I've worked with Kubernetes in production. I've set it up from scratch, debugged networking issues at 2am, fought with ingress controllers, watched junior devs get completely lost in YAML, and yes, genuinely appreciated what it does when you need it.

But I've also watched teams choose Kubernetes for a service that gets 500 requests per day, struggle with the operational overhead for six months, and eventually wonder why they made their life so complicated.

Kubernetes solves specific, real problems. Those problems are not the problems most applications have. Here's the honest version.

What Kubernetes Is Actually For

Kubernetes is excellent when you need: container orchestration across many nodes, sophisticated auto-scaling under variable load, zero-downtime deployments with complex rollback requirements, multi-tenant isolation, and teams large enough that different teams own different services.

These are real needs. At significant scale, K8s addresses them well. The question is whether you have those needs.

What Most Small-to-Medium Projects Actually Have

One to four services. Maybe a handful of containers. Predictable load that doesn't vary by 10x within an hour. A team of two to fifteen engineers. In this environment, Kubernetes gives you: a steep learning curve, significant operational overhead, complex networking that's hard to debug, and new failure modes that didn't exist before.

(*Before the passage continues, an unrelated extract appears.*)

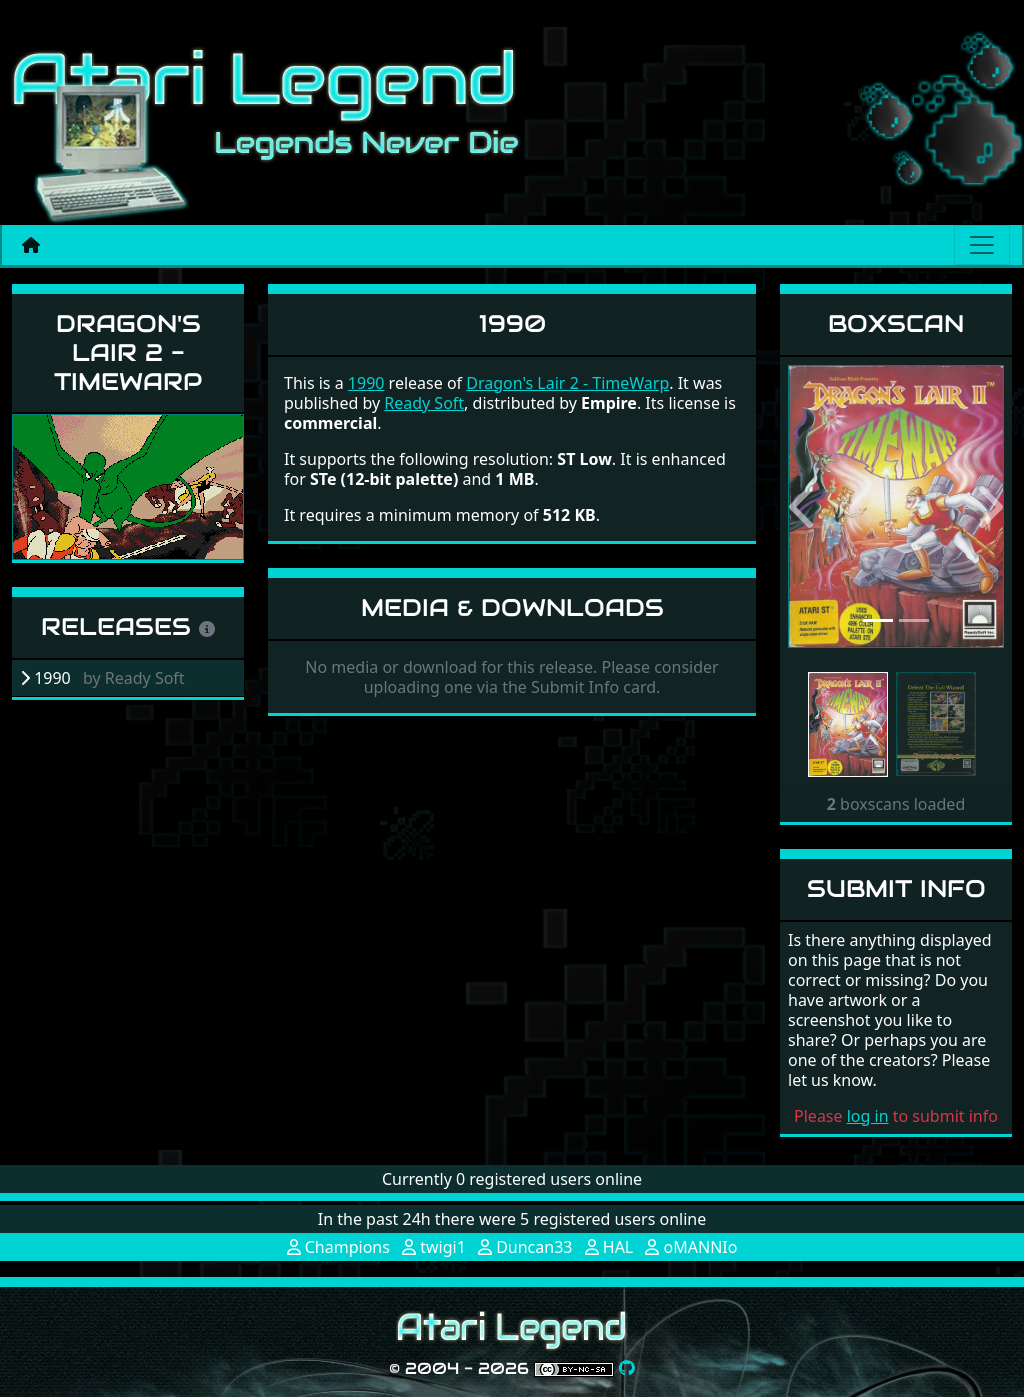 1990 (366, 383)
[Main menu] (982, 245)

The comparison isn't "Kubernetes vs nothing." It's "Kubernetes vs the alternatives."

The Alternatives That Actually Work Better at Smaller Scale

AWS ECS — Far simpler than EKS, tightly integrated with AWS services, good auto-scaling, no Kubernetes knowledge required. I've seen teams move from EKS to ECS and reduce their infrastructure maintenance time by 60%.

Railway / Render / Fly.io — For teams that want containers without managing infrastructure at all. Fly.io specifically has gotten good enough at scaling that it handles real production workloads. If your team is small, pay someone else to manage the infrastructure.

Docker Compose + a simple reverse proxy — For internal tools, lower-traffic services, or anything where "runs reliably on one server" is sufficient, Docker Compose with a well-configured Caddy or nginx proxy is genuinely robust and dramatically simpler to reason about.

When You Actually Do Need Kubernetes

Somewhere north of ~50 microservices, significant traffic variability (peak 20x+ above average), large dedicated platform teams, or specific requirements around workload isolation or multi-region complexity — these are the scenarios where Kubernetes complexity is justified because the problems it solves are real and significant.

If you're asking "should we use Kubernetes?" and your traffic fits in a spreadsheet, the answer is probably not yet. Build the product first, reach the scale where simpler solutions strain, then migrate. The knowledge will still be there.